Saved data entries
■ ■ ■ ■ ■

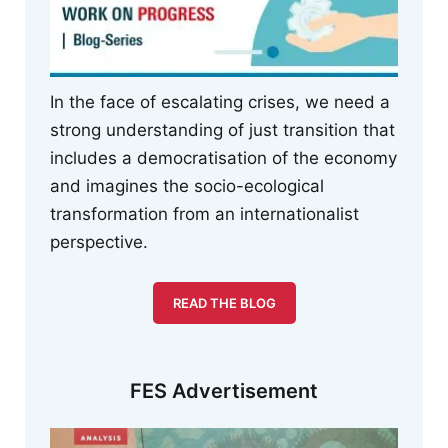
In the face of escalating crises, we need a
strong understanding of just transition that
includes a democratisation of the economy
and imagines the socio-ecological
transformation from an internationalist
perspective.
READ THE BLOG
FES Advertisement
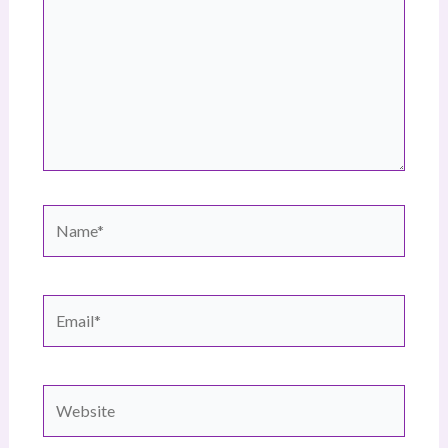
Name*
Email*
Website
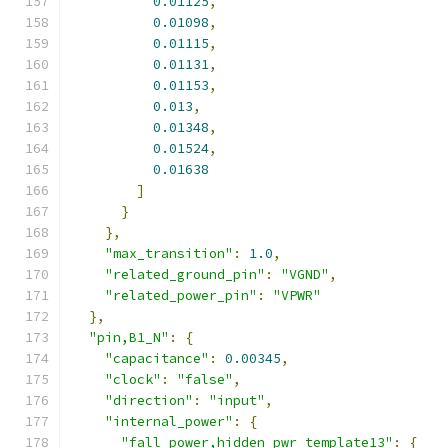
0.01125
,
0.01098
,
0.01115
,
0.01131
,
0.01153
,
0.013
,
0.01348
,
0.01524
,
0.01638
]
}
},
"max_transition"
:
1.0
,
"related_ground_pin"
:
"VGND"
,
"related_power_pin"
:
"VPWR"
},
"pin,B1_N"
:
{
"capacitance"
:
0.00345
,
"clock"
:
"false"
,
"direction"
:
"input"
,
"internal_power"
:
{
"fall_power,hidden_pwr_template13"
:
{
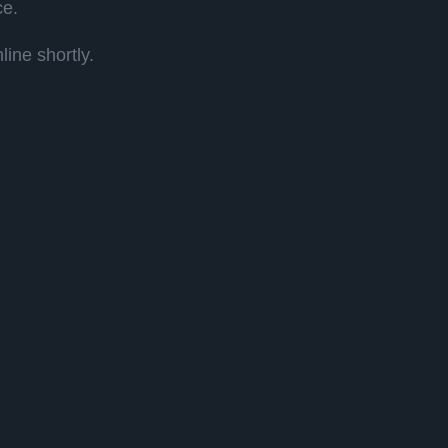
ce.
ine shortly.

■ ■ ■ ■ ■

YOUR INSTRUCTIONS
Every line above should be duplicated exactly; the pictures are to be left out.

SOLVED EXERCISE
In the face of escalating crises, we need a
strong understanding of just transition that
includes a democratisation of the economy
and imagines the socio-ecological
transformation from an internationalist
perspective.
READ THE BLOG
FES Advertisement
Name*
Email*
Website
0.01125
,
0.01098
,
0.01115
,
0.01131
,
0.01153
,
0.013
,
0.01348
,
0.01524
,
0.01638
]
}
},
"max_transition"
:
1.0
,
"related_ground_pin"
:
"VGND"
,
"related_power_pin"
:
"VPWR"
},
"pin,B1_N"
:
{
"capacitance"
:
0.00345
,
"clock"
:
"false"
,
"direction"
:
"input"
,
"internal_power"
:
{
"fall_power,hidden_pwr_template13"
:
{
ce.
ine shortly.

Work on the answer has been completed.